[Items from a data source]
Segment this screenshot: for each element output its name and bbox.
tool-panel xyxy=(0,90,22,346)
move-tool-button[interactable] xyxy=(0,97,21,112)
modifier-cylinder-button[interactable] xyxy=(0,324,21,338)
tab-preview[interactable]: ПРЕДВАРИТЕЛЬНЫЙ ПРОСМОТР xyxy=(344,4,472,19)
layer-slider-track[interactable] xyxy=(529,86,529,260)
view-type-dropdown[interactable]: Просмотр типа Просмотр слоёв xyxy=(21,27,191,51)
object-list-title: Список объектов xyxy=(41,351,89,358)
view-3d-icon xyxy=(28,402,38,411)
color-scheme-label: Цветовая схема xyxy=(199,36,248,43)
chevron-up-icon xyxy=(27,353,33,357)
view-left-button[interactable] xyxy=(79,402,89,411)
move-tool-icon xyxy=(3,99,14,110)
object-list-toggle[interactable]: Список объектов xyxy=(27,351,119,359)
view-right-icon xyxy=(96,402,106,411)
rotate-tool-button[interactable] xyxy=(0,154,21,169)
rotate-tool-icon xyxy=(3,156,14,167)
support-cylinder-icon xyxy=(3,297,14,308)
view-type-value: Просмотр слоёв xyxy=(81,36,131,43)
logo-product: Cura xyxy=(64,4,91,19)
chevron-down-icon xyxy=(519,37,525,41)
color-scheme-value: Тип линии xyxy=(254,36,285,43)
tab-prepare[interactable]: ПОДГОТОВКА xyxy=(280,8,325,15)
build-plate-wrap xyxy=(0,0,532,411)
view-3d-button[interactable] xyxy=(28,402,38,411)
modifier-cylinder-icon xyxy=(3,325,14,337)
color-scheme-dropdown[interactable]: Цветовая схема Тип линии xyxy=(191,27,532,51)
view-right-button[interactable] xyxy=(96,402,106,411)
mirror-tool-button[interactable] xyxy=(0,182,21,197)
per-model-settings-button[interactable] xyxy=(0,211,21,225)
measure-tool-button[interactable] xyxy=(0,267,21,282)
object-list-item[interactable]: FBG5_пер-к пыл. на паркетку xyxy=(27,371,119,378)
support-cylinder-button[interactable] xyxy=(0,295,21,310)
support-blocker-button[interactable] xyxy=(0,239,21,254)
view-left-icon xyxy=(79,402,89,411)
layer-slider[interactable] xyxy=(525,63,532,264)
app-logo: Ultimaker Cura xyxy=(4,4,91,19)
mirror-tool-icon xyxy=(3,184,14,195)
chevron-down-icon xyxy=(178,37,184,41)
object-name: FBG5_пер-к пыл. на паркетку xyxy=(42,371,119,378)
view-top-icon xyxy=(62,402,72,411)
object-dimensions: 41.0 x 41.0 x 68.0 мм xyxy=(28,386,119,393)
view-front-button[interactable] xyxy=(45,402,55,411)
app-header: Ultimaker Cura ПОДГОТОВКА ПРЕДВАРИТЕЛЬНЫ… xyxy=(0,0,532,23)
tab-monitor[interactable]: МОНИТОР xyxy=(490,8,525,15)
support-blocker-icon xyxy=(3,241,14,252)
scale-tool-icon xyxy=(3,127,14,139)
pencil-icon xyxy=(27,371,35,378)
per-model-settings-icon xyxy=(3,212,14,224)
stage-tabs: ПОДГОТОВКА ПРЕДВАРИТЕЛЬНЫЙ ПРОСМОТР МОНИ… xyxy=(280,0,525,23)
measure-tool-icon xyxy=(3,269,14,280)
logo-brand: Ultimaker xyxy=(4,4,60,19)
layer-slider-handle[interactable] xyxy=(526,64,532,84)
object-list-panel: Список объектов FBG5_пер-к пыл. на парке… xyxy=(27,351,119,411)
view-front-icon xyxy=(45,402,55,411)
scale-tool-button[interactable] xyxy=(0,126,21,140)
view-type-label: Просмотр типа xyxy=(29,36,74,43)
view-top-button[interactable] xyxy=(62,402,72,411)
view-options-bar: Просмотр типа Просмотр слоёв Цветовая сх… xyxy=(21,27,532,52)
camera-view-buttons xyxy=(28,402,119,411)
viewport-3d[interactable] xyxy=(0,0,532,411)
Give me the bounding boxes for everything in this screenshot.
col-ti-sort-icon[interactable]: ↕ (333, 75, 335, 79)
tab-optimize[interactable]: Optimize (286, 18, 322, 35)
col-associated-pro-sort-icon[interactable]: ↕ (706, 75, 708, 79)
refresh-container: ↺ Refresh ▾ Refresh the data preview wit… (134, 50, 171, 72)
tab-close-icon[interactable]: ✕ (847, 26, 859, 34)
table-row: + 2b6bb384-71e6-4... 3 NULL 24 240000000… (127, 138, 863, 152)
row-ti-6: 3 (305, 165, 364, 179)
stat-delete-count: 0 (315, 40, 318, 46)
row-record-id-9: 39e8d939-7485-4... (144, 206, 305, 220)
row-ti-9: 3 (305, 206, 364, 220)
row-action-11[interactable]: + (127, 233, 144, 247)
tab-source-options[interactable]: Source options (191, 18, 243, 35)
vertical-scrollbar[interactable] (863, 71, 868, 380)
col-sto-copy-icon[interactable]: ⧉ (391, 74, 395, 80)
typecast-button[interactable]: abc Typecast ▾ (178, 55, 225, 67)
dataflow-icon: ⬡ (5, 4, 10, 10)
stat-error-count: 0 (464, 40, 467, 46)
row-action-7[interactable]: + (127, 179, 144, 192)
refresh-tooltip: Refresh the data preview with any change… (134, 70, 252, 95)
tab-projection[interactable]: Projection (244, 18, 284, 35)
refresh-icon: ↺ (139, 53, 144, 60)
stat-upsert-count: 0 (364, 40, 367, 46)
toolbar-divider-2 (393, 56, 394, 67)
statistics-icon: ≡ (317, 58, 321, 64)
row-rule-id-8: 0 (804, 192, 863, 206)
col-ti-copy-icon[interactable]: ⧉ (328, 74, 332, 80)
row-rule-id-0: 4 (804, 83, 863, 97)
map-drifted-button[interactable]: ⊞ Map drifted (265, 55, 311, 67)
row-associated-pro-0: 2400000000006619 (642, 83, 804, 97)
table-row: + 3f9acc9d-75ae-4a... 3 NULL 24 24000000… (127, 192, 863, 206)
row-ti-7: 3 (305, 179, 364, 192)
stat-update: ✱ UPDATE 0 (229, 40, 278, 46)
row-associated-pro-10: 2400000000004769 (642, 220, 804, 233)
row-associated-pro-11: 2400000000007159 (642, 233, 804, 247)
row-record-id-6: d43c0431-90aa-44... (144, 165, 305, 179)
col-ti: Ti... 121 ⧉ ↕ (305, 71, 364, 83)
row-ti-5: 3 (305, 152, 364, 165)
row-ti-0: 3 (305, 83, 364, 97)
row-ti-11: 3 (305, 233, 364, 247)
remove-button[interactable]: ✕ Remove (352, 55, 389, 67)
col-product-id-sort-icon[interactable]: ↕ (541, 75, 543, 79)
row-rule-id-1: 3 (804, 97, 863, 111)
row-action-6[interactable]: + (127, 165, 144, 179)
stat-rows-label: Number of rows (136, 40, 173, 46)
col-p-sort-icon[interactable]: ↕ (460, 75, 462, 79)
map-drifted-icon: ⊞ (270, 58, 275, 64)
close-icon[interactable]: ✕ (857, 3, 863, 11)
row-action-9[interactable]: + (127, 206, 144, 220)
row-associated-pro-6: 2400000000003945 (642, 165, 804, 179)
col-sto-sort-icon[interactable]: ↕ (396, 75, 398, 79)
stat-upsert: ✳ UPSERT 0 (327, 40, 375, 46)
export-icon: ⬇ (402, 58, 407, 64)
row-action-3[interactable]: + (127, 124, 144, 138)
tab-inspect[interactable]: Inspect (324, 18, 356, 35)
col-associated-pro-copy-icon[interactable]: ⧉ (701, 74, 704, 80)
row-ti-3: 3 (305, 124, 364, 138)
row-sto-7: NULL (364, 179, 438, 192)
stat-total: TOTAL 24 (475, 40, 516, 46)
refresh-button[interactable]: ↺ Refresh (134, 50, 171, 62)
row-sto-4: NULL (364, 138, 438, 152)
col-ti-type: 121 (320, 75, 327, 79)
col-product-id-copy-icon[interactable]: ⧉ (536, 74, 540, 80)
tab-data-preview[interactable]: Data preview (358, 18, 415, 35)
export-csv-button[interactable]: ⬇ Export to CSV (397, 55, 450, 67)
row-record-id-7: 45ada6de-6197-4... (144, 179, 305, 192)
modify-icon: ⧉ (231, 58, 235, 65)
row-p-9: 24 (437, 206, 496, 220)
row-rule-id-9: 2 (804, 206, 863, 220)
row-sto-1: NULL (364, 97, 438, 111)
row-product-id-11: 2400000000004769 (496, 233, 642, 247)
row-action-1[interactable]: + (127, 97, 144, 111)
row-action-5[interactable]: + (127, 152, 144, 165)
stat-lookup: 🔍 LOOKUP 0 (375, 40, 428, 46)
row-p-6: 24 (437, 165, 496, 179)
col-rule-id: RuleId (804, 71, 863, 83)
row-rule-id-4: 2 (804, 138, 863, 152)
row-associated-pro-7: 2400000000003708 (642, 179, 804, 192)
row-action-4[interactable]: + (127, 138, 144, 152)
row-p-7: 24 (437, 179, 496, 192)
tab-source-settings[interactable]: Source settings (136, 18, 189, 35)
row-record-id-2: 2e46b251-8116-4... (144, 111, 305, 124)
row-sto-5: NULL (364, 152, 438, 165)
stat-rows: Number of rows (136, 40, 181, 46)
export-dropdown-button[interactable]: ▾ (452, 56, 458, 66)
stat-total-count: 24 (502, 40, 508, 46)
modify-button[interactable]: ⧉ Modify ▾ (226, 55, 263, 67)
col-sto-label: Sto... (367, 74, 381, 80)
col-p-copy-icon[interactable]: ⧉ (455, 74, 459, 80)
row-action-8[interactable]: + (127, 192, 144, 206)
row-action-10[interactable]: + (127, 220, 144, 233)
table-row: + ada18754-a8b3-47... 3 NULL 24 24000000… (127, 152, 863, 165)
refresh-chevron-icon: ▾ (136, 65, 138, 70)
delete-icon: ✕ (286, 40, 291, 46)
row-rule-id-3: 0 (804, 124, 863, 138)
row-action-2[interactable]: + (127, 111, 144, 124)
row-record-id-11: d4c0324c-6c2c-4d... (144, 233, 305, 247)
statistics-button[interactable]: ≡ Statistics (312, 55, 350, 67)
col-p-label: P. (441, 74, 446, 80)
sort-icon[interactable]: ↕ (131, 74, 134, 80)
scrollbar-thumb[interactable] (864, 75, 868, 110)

TASK OBJECTIVE ▸ Pull every line containing "rows" out of the entries.

YOUR SOLUTION ▸
stat-rows-label: Number of rows (136, 40, 173, 46)
stat-rows: Number of rows (136, 40, 181, 46)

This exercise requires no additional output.